This was an experiment that I have finished (... given up on).
I have decided this is not the right approach to generating HTML + CSS +JS. Instead, I will be using Erector and Stylus.
If you still want to use one language for (HTML, CSS, JS) then you should use RiotJS. It's WWW_App done right... and hugely must better.
My other alternative: What I do is "compile" all Erector/Ruby (into HTML) and Stylus (into CSS). I upload that to the server. Then I used Hogan.js on the client-side as templates with data coming in from AJAX calls.

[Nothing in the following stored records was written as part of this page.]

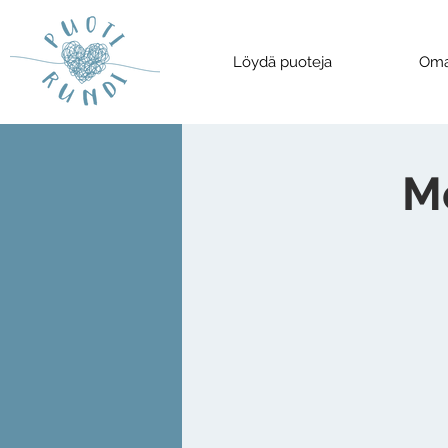
Löydä puoteja
Oma
Me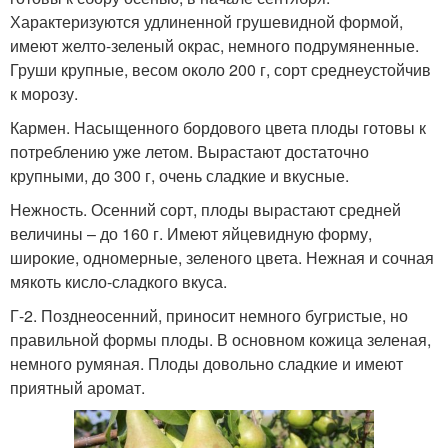
Характеризуются удлиненной грушевидной формой,
имеют желто-зеленый окрас, немного подрумяненные.
Груши крупные, весом около 200 г, сорт среднеустойчив
к морозу.
Кармен. Насыщенного бордового цвета плоды готовы к
потреблению уже летом. Вырастают достаточно
крупными, до 300 г, очень сладкие и вкусные.
Нежность. Осенний сорт, плоды вырастают средней
величины – до 160 г. Имеют яйцевидную форму,
широкие, одномерные, зеленого цвета. Нежная и сочная
мякоть кисло-сладкого вкуса.
Г-2. Позднеосенний, приносит немного бугристые, но
правильной формы плоды. В основном кожица зеленая,
немного румяная. Плоды довольно сладкие и имеют
приятный аромат.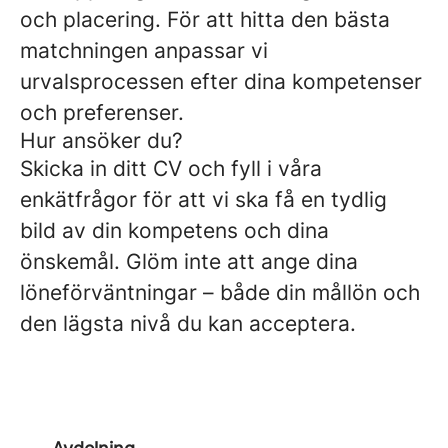
och placering. För att hitta den bästa
matchningen anpassar vi
urvalsprocessen efter dina kompetenser
och preferenser.
Hur ansöker du?
Skicka in ditt CV och fyll i våra
enkätfrågor för att vi ska få en tydlig
bild av din kompetens och dina
önskemål. Glöm inte att ange dina
löneförväntningar – både din mållön och
den lägsta nivå du kan acceptera.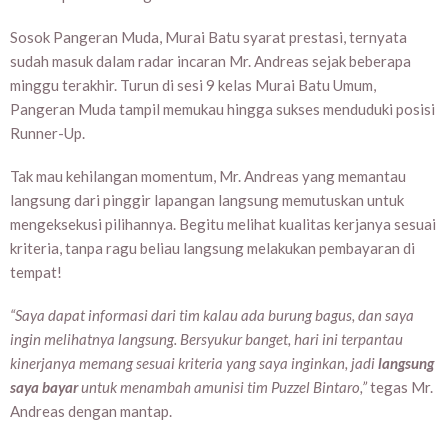
Sosok Pangeran Muda, Murai Batu syarat prestasi, ternyata
sudah masuk dalam radar incaran Mr. Andreas sejak beberapa
minggu terakhir. Turun di sesi 9 kelas Murai Batu Umum,
Pangeran Muda tampil memukau hingga sukses menduduki posisi
Runner-Up.
Tak mau kehilangan momentum, Mr. Andreas yang memantau
langsung dari pinggir lapangan langsung memutuskan untuk
mengeksekusi pilihannya. Begitu melihat kualitas kerjanya sesuai
kriteria, tanpa ragu beliau langsung melakukan pembayaran di
tempat!
“Saya dapat informasi dari tim kalau ada burung bagus, dan saya
ingin melihatnya langsung. Bersyukur banget, hari ini terpantau
kinerjanya memang sesuai kriteria yang saya inginkan, jadi
langsung
saya bayar
untuk menambah amunisi tim Puzzel Bintaro,”
tegas Mr.
Andreas dengan mantap.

Thoughts on Ruby for everything:
-
Using Ruby for CSS is not as easy as writing Stylus or LESS code. This is a preference. You might fid things differently.
-
Sometimes using a library is better, sometimes it is not. In this case, Erector is far better than anything I could have written in terms of usability (as defined by Joel Spolsky in "User Interface Design for Programmers").
-
My needs changed: "Pre-compiling" Ruby into HTML on the dev side lets me not worry about speed and efficiency. In the end, NGINX will server text/html files, much faster than Ruby or IOjs.
WWW_App:
Turn Ruby into HTML and CSS.
I was going to put a JS features, but I found out that I don't need them thanks to Turu.
Ruby:
To install:
gem install www_app
To Use:
WWW_App.new {
style {
a._link / a._visited / a._hover {
color '#f88'
}
a {
_link / _visited { color '#fff' }
_hover { color '#ccc' }
}
div.id(:main).__.div.^(:drowsy) / a.^(:excited)._link {
border '1px dashed grey'
div.^(:mon) / div.^(:tues) {
border '1px dashed weekday'
}
}
} # === style
div.id(:main).^(:css_class_name) {
border '1px solid #000'
background_color 'grey'
style {
a._link / a._visited {
color '#fig'
}
_.^(:scary) {
border '2px dotted red'
background_color 'white'
}
}
p { "I'm a paragraph." }
p {
text %^
I'm also
^.strip
br
text ' a paragraph.'
}
}
}.to_html
Security:
-
Server-side: All data from user should be run through
:render
to ensure sanitization/escaping. -
Server-side: All JS meant for :script tags should be escaped before encoded into JSON.
-
Client-side: No untrusted data presented to user:
:inner_html/:inner_text
: only uses content from the server after it has been sanitized/escaped. -
Client-side: No client-side sanitization/escaping. Too many bugs and security issues because of browser incompability/implementations. Content to be used in client-size JS can only come from the server using "lockboxed vars".
-
Client-side: When using
:inner_html
, check for:/<script/i
in String. -
All forms require a CSRF token.
Notes:
-
Blockquotes no longer allow the :cite attribute. Instead use the
cite
tag. More info at: http://html5doctor.com/cite-and-blockquote-reloaded/ -
Originally, this was going to be programs written in 100% JSON. This has changed because it turns out people do not want to create programs, they just want to customize them: https://www.youtube.com/watch?v=9nd9DwCdQR0#t=857
-
JSON Applet was changed to WWW_Applet. WWW_Applet was then changed to WWW_App.